The Tribe sells all two megawatts of generated power to the local utility company, We Energies, which provides electrical service to areas of Wisconsin and Michigan’s Upper Peninsula. The Tribe then buys the power they need back from the utility at a lower rate than they sell it for. In addition to the revenue from energy sales, Opferman said that the Potawatomi have also established systems to use excess heat from the process to heat the water for their hotel.
The Forest County Potawatomi’s biomass plant opened in 2013. Each year, a total of 16 million gallons of food waste is digested in two 1.3-million-gallon digester tanks. According to a 2013 article covering the planned project, some of the wastes that go into the plant include bakery waste from making cookies, cheese plant waste, and waste from production of soy. Food waste from the casino and food waste from the local grocery stores are also a major food source. The resulting biogas is burned in two generators, each of which can produce one megawatt of electricity.
The project came about as the result of Tribal sustainability initiatives and grant funding that made the dream into a reality.
In 2007, the Forest County Potawatomi created Project Greenfire, which established the goal of energy independence using only renewable carbon-neutral or carbon-free resources. This was followed in 2008 by the adoption of the Environmental Mission Statement to help implement and institutionalize the goal. To begin the process of converting to energy independence, the FCPC undertook a comprehensive energy audit that established the baseline of their energy consumption and carbon footprint. To completely offset their electricity use and serve as a bridge to energy independence, the Tribe purchased Renewable Energy Credits.
In 2010, the Tribe received a Community Renewable Energy Grant from the Department of Energy (DOE) under the American Recovery and Reinvestment Act (ARRA). After exploring other sources including solar, wind, and biomass, the FCPC determined that they could reap the best return from biogas. Since ARRA funds couldn’t be used explicitly for the casino, they found a willing buyer in the local energy utility, that had previously been unable to meet their renewable energy portfolio standards imposed from the Wisconsin Public Utility Commission. Thus, the utility created an experimental tariff to buy energy from biogas plants in two megawatt packages, the program that the FCPC biodigester participated in.
After the Tribe received the DOE grant, they assembled a finance strategy, established an LLC for the plant, and decided for the first time in the Tribe’s history to establish a taxable entity, which allowed them to compete for Section 1603 grants in lieu of a tax credit from the ARRA. Under this program, the Tribe received financing of $5.162 million, which was combined with the $3.4 million DOE grant and $200,000 in grant funding from the local utility.

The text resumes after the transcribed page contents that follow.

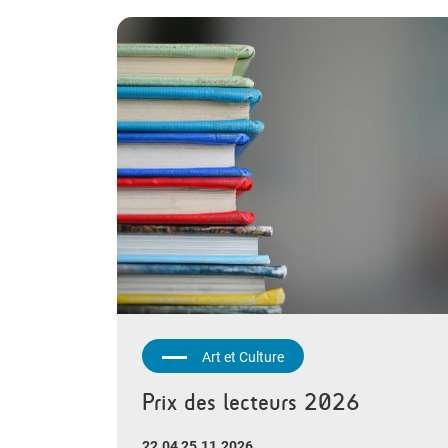
Art et Culture
Prix des lecteurs 2026
22.04 25.11.2026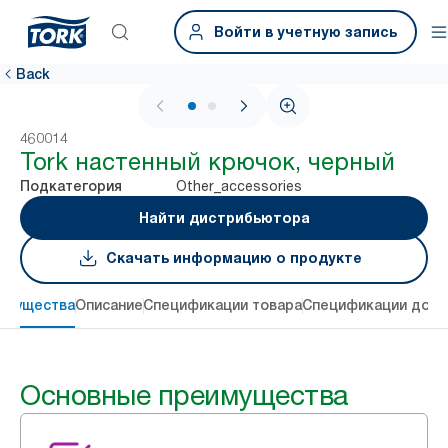
Войти в учетную запись
Back
1 / 2
460014
Tork настенный крючок, черный
Other_accessories
Подкатегория
Найти дистрибьютора
Скачать информацию о продукте
имущества
Описание
Спецификации товара
Спецификации дост
Основные преимущества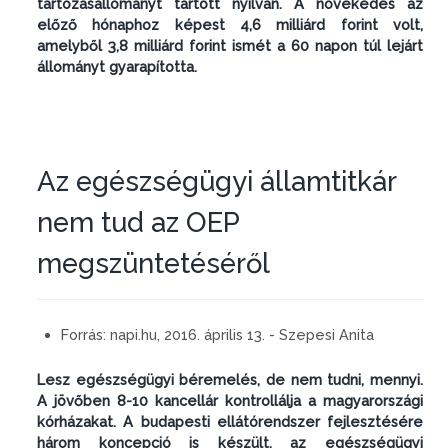
tartozásállományt tartott nyilván. A növekedés az
előző hónaphoz képest 4,6 milliárd forint volt,
amelyből 3,8 milliárd forint ismét a 60 napon túl lejárt
állományt gyarapította.
Az egészségügyi államtitkár
nem tud az OEP
megszüntetéséről
Forrás:
napi.hu, 2016. április 13. - Szepesi Anita
Lesz egészségügyi béremelés, de nem tudni, mennyi.
A jövőben 8-10 kancellár kontrollálja a magyarországi
kórházakat. A budapesti ellátórendszer fejlesztésére
három koncepció is készült, az egészségügyi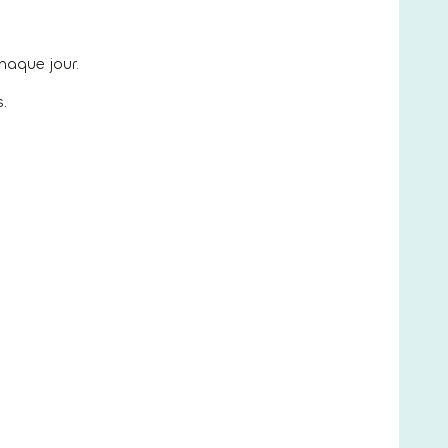
aque jour.
.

Opferman said that one of the biggest challenges to running a successful biogas plant is maintaining the delicate biological processes and keeping the ecosystem needed to generate gas running smoothly.
“You have to take good care of your bugs,” he said, referring to the anaerobic bacteria that digest the waste and produce methane.
Since the biogas plant started operations, the Tribe has also built 985 kilowatts’ worth of solar arrays and is exploring the possibilities presented by urban and rural biomass. But according to Opferman, one of the long-term goals he hopes to achieve is funding a Compressed Natural Gas station that can be used to convert the FCPC’s fleet of vehicles to run on gas produced by the biodigester.
“We’re still interested in diversifying our energy portfolio,” he said. “We would ultimately like to get to producing transportation fuel, which will help our goal of becoming energy sovereign on the transportation side as well.”